Pressure on profitability is supposed to be one of the key reasons for surrendering the licence. “Tech Mahindra Ltd has informed the BSE that the board of directors of the company at its meeting held on May 24, 2016, has decided that the company will not pursue this opportunity,” said the company in a notice to the exchanges.
The company has partnered with Mahindra Finance for this venture and had said they would be ready by October-November this year.
Earlier, Cholamandalam and the Dilip Shanghvi-IDFC Bank-Telenor Financial Services combine had announced that they were pulling out of the payments bank venture.
C P Gurnani, managing director and CEO of Tech Mahindra, said: “Unfortunately, due to competitive pressures, margins started getting squeezed so much that we realised the payback period has become very, very long. The question that Mahindra Finance and us sat together and asked is, is this our priority? Is this something where the capital allocation is appropriate? Or should we let this opportunity pass and hope that there will be other areas where we can collaborate and work together, like block-chain technology or creating other digital solutions instead of becoming a payments bank?”
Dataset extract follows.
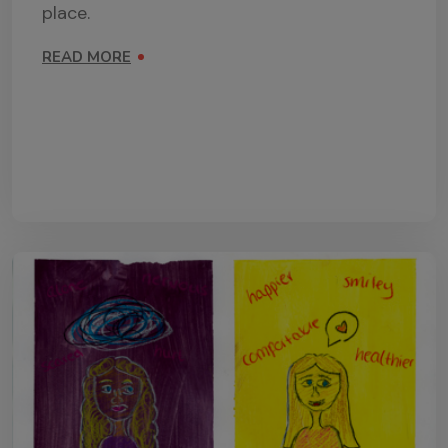
place.
READ MORE
ON PSHE TEACHING RESOURCES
The company had started preparing a strategy for entering the market and was preparing the technology. However, he added, they decided against proceeding further but still believe that there was huge scope for tapping the market.
Last year, the Reserve Bank of India had given an in-principle licence to 11 players. After the exit of three, those still in play are a Reliance Industries-State Bank of India combine; Aditya Birla Nuvo (Idea Cellular), Airtel, Vodafone, Department of Posts, FINO PayTech, National Securities Depository Ltd and Paytm (Vijay Shekhar Sharma).
Vaibhav Agrawal, vice-president research, Angel Broking, said: “There are too many payments banks but telecom companies — having deep pockets and large, sticky customer base — have an upper hand. This business is a high-margin business and payments banks are allowed high leverage. While they will have to pay high rates on savings deposits initially, asset side is positive. Also higher government bonds is a positive. This business has high ROEs (return on equities) and companies able to acquire a large customer base will do well. Others will face the challenge of high customer acquisition costs.”
These payments banks are being set up to further the cause of financial inclusion. These banks can accept deposits but are not allowed to lend or issue credit cards.
The central bank had expressed its displeasure over players surrendering their licences. Reserve Bank of India Deputy Governor S S Mundra had said a lot of work had gone in for selecting the candidates from the regulator’s end and it was disappointing if their plans don’t materialise.